# Question about shafts



## sugarbear (May 25, 2011)

Hello everyone. I am new to the forum and appreciate the experience. I recently bought a two-wheeled cart for my Haflinger mare. There is a metal loop towards the front of the shafts on both sides and I am not quite sure what they are for. They are too far forward to run my breeching straps through. I have not seen this on the carts I trained with. Thank you!


----------



## goodhors (Jan 25, 2011)

Do you have loops for the breeching straps on the shafts?

I have seen the holdback loops in some very odd locations on those metal carts. If you don't have loops where you need them, you can take the cart to a welder. He can add some loops in the correct places, remove the others. Make the new loops open, easy to get a strap thru.

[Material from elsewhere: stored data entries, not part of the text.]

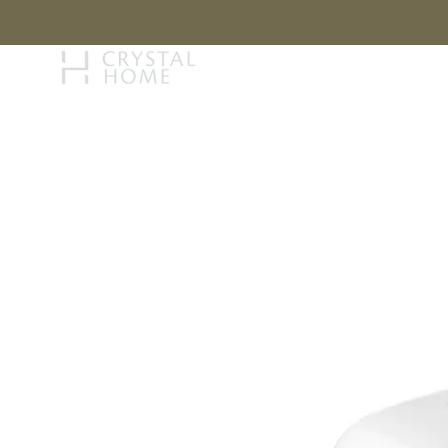
STORY
BRAN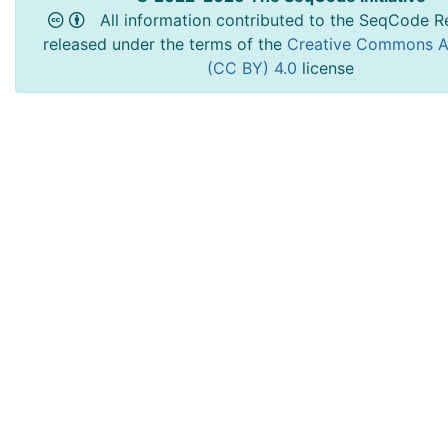
All information contributed to the SeqCode Re
released under the terms of the
Creative Commons At
(CC BY) 4.0
license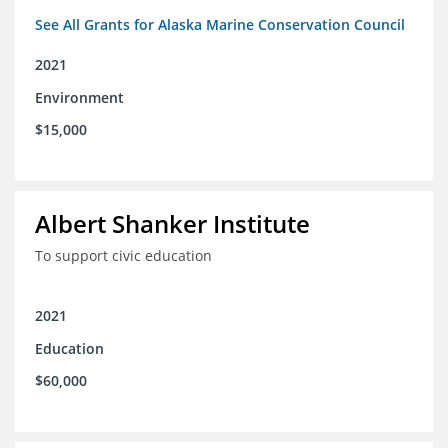
See All Grants for Alaska Marine Conservation Council
2021
Environment
$15,000
Albert Shanker Institute
To support civic education
2021
Education
$60,000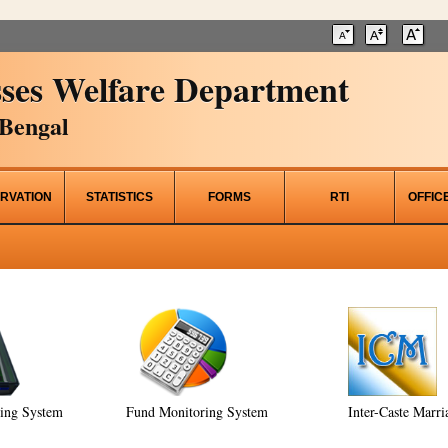
ses Welfare Department
Bengal
RVATION
STATISTICS
FORMS
RTI
OFFIC
ring System
Fund Monitoring System
Inter-Caste Marri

I can't really think of a use for welded on loops in the forward part of the shafts. If I can't use them, I would have them removed. Shaft tips should be even with point of shoulder of the animal in a correctly fitted cart, so no chance of shaft end falling out of the tug loops. Marathon cart short shafts have a quick release tug loop that locks thru a holder loop on shaft end, so shaft ends can't fall out of the tug loops.


----------



## churumbeque (Dec 20, 2009)

Could it be for the tugs to go in? A picture would help. They could be for breeching and just put in teh wrong place


----------



## Saddlebag (Jan 17, 2011)

Only the easy entry cars put loops on the shafts and they are never in the right place. there is a method for wrapping the straps that grab the shaft and as the leather tightens it holds the shalft better. I don't know if I can describe it so you'll understand. Wrap the leather around the shaft three times a bit loose. Take the long leftover end and slide it along the shaft under the loops, adjust and pull tight. The weight of the cart will keep it tight.


----------